Sunday, January 16, 2011

Reflecting on Evidence-based Management

This is an initial reflection upon an assigned reading by Kovner and Rundall in our textbook Health Services Management, Cases, Readings and Commentary (9th) by Kovner, McAlearney and Neuhauser. The essence of the reading is that healthcare managers should make decisions based upon evidence just as physicians should practice evidence-based medicine. Basically this means there should be close ties between scholarly research and managerial practices. My approach to this is shaped by my experiences as a academic person who teaches public administration.

If there is a disjoin between scholarly research and managerial practice the easy explanation is to fault practitioners for not reading academic journals. It is not that simple. Even in public administration (PA), which is an applied field of study and practice, there is a substantial divide between scholarship and practice. The best practitioners were often not outstanding students. Successful PA scholars are not necessarily able to make a transition to successful practice. Success in scholarship requires a deep, narrow focus. Success as a practitioner requires a wide variety of interests and abilities. Scholarly journals are much more geared toward the needs of academic persons than practitioners. Even in PA, an article seldom includes an "executive summary," to clearly identify the relevance of findings to practice. Getting a paper published in a scholarly journal often requires the use of advance mathematics in the data analysis. Few practitioners have either the need or the interest to work through the mathematics. The bottom line is that practitioners are more likely to learn through informal communities of practice than by reading articles written by academics as required to advance their academic careers. Peer-review does not usually include practitioners as reviewers and what is required by peer-review to get work accepted for publication is sometimes not as rational and scientific as the public may assume. Assuming that what I have observed in PA applies to healthcare management the status quo does not favor greater use of evidence based management practices. As indicated by Kovner and Rundall, healthcare managers claim to practice evidenced-based decision making but do not cite scholarly research as the evidence they draw upon.
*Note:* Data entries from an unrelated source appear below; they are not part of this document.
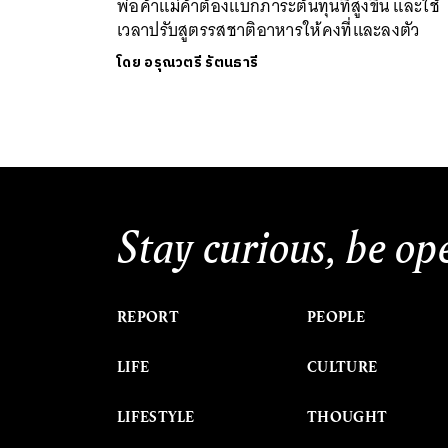
พ่อค้าแม่ค้าต้องแบกภาระต้นทุนที่สูงขึ้น และใช้
เวลาปรับสูตรรสชาติอาหารให้คงที่และลงตัว
โดย
อรุณวตรี รัตนธารี
Stay curious, be op
REPORT
PEOPLE
LIFE
CULTURE
LIFESTYLE
THOUGHT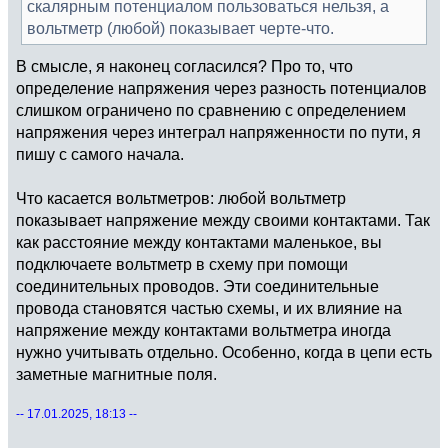
скалярным потенциалом пользоваться нельзя, а
вольтметр (любой) показывает черте-что.
В смысле, я наконец согласился? Про то, что
определение напряжения через разность потенциалов
слишком ограничено по сравнению с определением
напряжения через интеграл напряженности по пути, я
пишу с самого начала.
Что касается вольтметров: любой вольтметр
показывает напряжение между своими контактами. Так
как расстояние между контактами маленькое, вы
подключаете вольтметр в схему при помощи
соединительных проводов. Эти соединительные
провода становятся частью схемы, и их влияние на
напряжение между контактами вольтметра иногда
нужно учитывать отдельно. Особенно, когда в цепи есть
заметные магнитные поля.
-- 17.01.2025, 18:13 --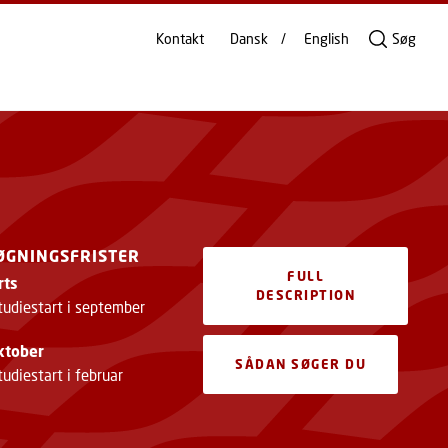
Kontakt
Dansk
English
Søg
ØGNINGSFRISTER
FULL
rts
DESCRIPTION
tudiestart i september
ktober
SÅDAN SØGER DU
udiestart i februar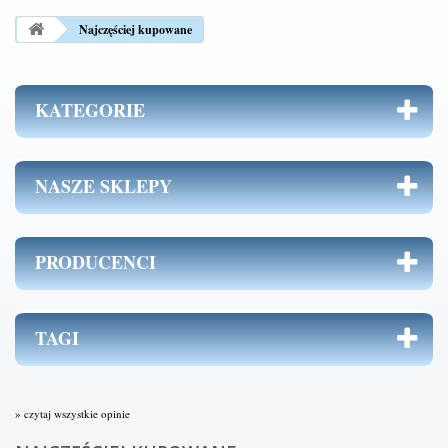
Najczęściej kupowane
KATEGORIE
NASZE SKLEPY
PRODUCENCI
TAGI
» czytaj wszystkie opinie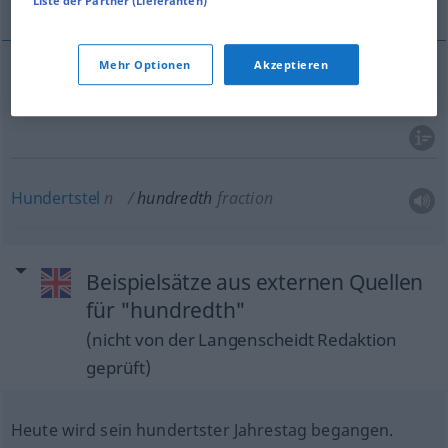
Liste der Partner (Lieferanten)
Mehr Optionen
Akzeptieren
Hundertste(r)
hundredth
in series
Hundertstel
n
hundredth
fraction
Beispielsätze aus externen Quellen
für "hundredth"
(nicht von der Langenscheidt Redaktion
geprüft)
Heute wird sein hundertster Jahrestag begangen.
If a disjoin exists between research and managerial practices I believe the scholars must accept at least part of the responsibility for closing the divide. Academic cultures are probably among the most durable of all organizational cultures. It is unlikely that in the near future tenured or tenure-track faculty members will be rewarded for their abilities to span related areas of knowledge or to contribute to successful practice. If this is correct, this is sad. There is a degree of distain for academic "ivory towers" among some practitioners. And there is a degree to which some scholars look down upon successful practitioners. It is cause for concern when former students who did not display advanced cognitive skills as students sometimes move quickly into high-paying positions with major responsibilities. While evidenced-based management practices are surely important they are probably not highly correlated with successful careers as practitioners. "Success" of course can be defined in different ways, but that is probably more evident to scholars than practitioners. If the major institutions of society were ever managed by persons with the most advanced cognitive abilities it appears that those entering the systems now may be less well prepared to practice evidence-based management. If there is a gap between research and practice it is the responsibility of all concerned to try to address that divide.